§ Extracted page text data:
###

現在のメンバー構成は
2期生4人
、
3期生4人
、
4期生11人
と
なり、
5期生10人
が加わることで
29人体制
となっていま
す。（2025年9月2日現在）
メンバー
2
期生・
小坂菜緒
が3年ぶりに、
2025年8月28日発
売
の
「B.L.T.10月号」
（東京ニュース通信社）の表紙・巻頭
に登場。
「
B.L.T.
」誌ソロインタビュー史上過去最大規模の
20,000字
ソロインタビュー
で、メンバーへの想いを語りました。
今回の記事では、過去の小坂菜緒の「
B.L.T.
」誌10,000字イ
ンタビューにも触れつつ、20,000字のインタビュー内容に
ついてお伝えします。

###

§ What this task involves:
Set down the records above once more, exactly as they stand.

§ Response for this exercise:
現在のメンバー構成は
2期生4人
、
3期生4人
、
4期生11人
と
なり、
5期生10人
が加わることで
29人体制
となっていま
す。（2025年9月2日現在）
メンバー
2
期生・
小坂菜緒
が3年ぶりに、
2025年8月28日発
売
の
「B.L.T.10月号」
（東京ニュース通信社）の表紙・巻頭
に登場。
「
B.L.T.
」誌ソロインタビュー史上過去最大規模の
20,000字
ソロインタビュー
で、メンバーへの想いを語りました。
今回の記事では、過去の小坂菜緒の「
B.L.T.
」誌10,000字イ
ンタビューにも触れつつ、20,000字のインタビュー内容に
ついてお伝えします。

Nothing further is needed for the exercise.